### YOUR TASK
Write out exactly, with no other output, the lines below from the one that contains "and Mountaineering Federation" through the end.

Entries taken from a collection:
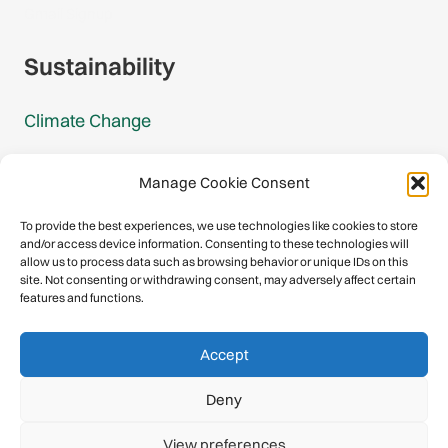
Gmail Signup
Sustainability
Climate Change
Carbon Footprint Reports
Manage Cookie Consent
Mountain Protection Award
To provide the best experiences, we use technologies like cookies to store
and/or access device information. Consenting to these technologies will
Mountain Protection
allow us to process data such as browsing behavior or unique IDs on this
site. Not consenting or withdrawing consent, may adversely affect certain
features and functions.
Congratulations, you have safely
Accept
descended our digital mountain.
Deny
© 2026 International Climbing and Mountaineering Federation
View preferences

### ANSWER BOX
© 2026 International Climbing and Mountaineering Federation
View preferences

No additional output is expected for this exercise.